L’ipotesi di chi indaga è che quei finanziamenti, che potevano essere investiti in Italia, siano stati destinati in Cina affinché una percentuale pari al 10% potesse finire sui conti all’estero riconducibili all’ex ministro. “La scelta dei soggetti italiani a cui affidare appalti e commesse – annotano gli investigatori delle Fiamme Gialle nell’informativa consegnata ai pm romani – sarebbe stata gestita direttamente dal ministero dell’Ambiente italiano oppure suggerita”alla parte cinese almeno per la successiva fase di individuazione dei soggetti a cui affidare i sub-appalti.
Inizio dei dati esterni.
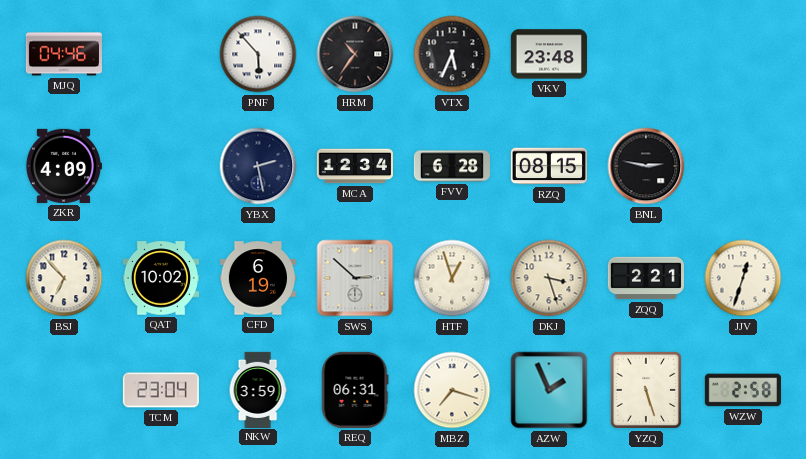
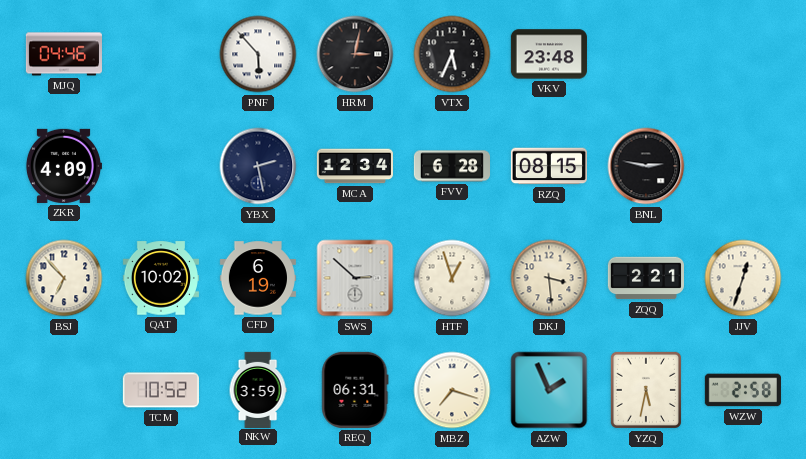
HRM: 10:36 -> 3:02
DKJ: 3:27 -> 3:29
TCM: 23:04 -> 10:52
YZQ: 5:27 -> 5:32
In assenza dei meccanismi di gara sembrerebbe inoltre che le indicazioni per le scelte, fino a un certo importo e per talune tipologie, sarebbero in realtà state affidate a Ice Pechino e condizionate dalla disponibilità del soggetto ad accettare di versare un contributo del 10 per cento del valore dell’appalto su un conto presumibilmente intestato a una non meglio identificata società di consulenza con sede a Hong Kong“.
L’indagine dei pm romani si intreccia solo parzialmente con quella avviata a Ferrara, culminata con l’arresto di Clini, poi tornato libero, e non riguarda soltanto i finanziamenti finiti a Pechino, ma il Montenegro: in quel caso i fondi stanziati in favore di imprenditori erano pari a 14 milioni di euro.